WHAT YOU SHOULD DO:
Omitting the images, transcribe the records below exactly as they stand.

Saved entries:
● ● ● ●
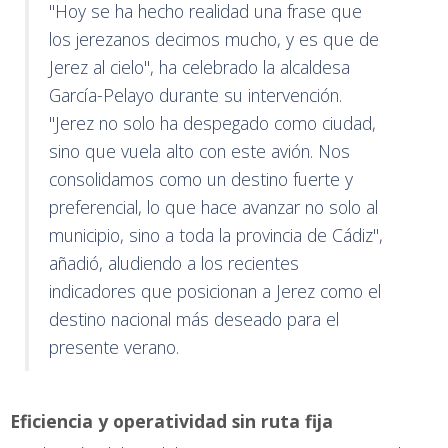
"Hoy se ha hecho realidad una frase que
los jerezanos decimos mucho, y es que de
Jerez al cielo", ha celebrado la alcaldesa
García-Pelayo durante su intervención.
"Jerez no solo ha despegado como ciudad,
sino que vuela alto con este avión. Nos
consolidamos como un destino fuerte y
preferencial, lo que hace avanzar no solo al
municipio, sino a toda la provincia de Cádiz",
añadió, aludiendo a los recientes
indicadores que posicionan a Jerez como el
destino nacional más deseado para el
presente verano.
Eficiencia y operatividad sin ruta fija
● ● ● ●
TASK ANSWER:
"Hoy se ha hecho realidad una frase que
los jerezanos decimos mucho, y es que de
Jerez al cielo", ha celebrado la alcaldesa
García-Pelayo durante su intervención.
"Jerez no solo ha despegado como ciudad,
sino que vuela alto con este avión. Nos
consolidamos como un destino fuerte y
preferencial, lo que hace avanzar no solo al
municipio, sino a toda la provincia de Cádiz",
añadió, aludiendo a los recientes
indicadores que posicionan a Jerez como el
destino nacional más deseado para el
presente verano.
Eficiencia y operatividad sin ruta fija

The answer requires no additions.